▶ About this task
If a line in the records below contains the word "their", copy it out.

[Page images and extracted text]
==========

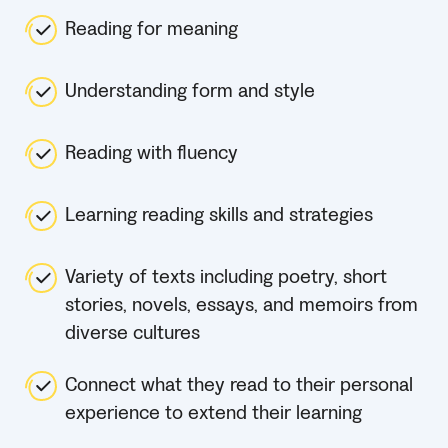
Reading for meaning
Understanding form and style
Reading with fluency
Learning reading skills and strategies
Variety of texts including poetry, short
stories, novels, essays, and memoirs from
diverse cultures
Connect what they read to their personal
experience to extend their learning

==========

▶ Completed exercise
Connect what they read to their personal
experience to extend their learning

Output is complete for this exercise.